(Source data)
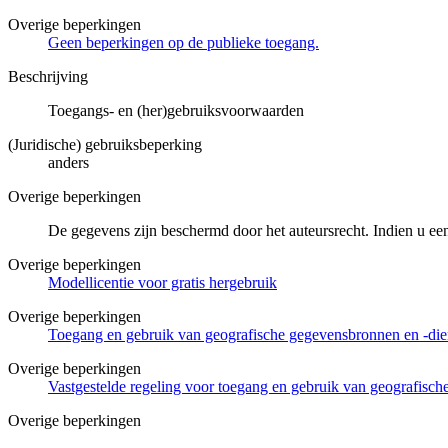
Overige beperkingen
Geen beperkingen op de publieke toegang.
Beschrijving
Toegangs- en (her)gebruiksvoorwaarden
(Juridische) gebruiksbeperking
anders
Overige beperkingen
De gegevens zijn beschermd door het auteursrecht. Indien u ee
Overige beperkingen
Modellicentie voor gratis hergebruik
Overige beperkingen
Toegang en gebruik van geografische gegevensbronnen en -di
Overige beperkingen
Vastgestelde regeling voor toegang en gebruik van geografisc
Overige beperkingen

* [TASK]: What is needed here is an exact transcript of the data above, pictures excluded.

* [RESULT OF THIS TASK]:
Overige beperkingen
Geen beperkingen op de publieke toegang.
Beschrijving
Toegangs- en (her)gebruiksvoorwaarden
(Juridische) gebruiksbeperking
anders
Overige beperkingen
De gegevens zijn beschermd door het auteursrecht. Indien u ee
Overige beperkingen
Modellicentie voor gratis hergebruik
Overige beperkingen
Toegang en gebruik van geografische gegevensbronnen en -di
Overige beperkingen
Vastgestelde regeling voor toegang en gebruik van geografisc
Overige beperkingen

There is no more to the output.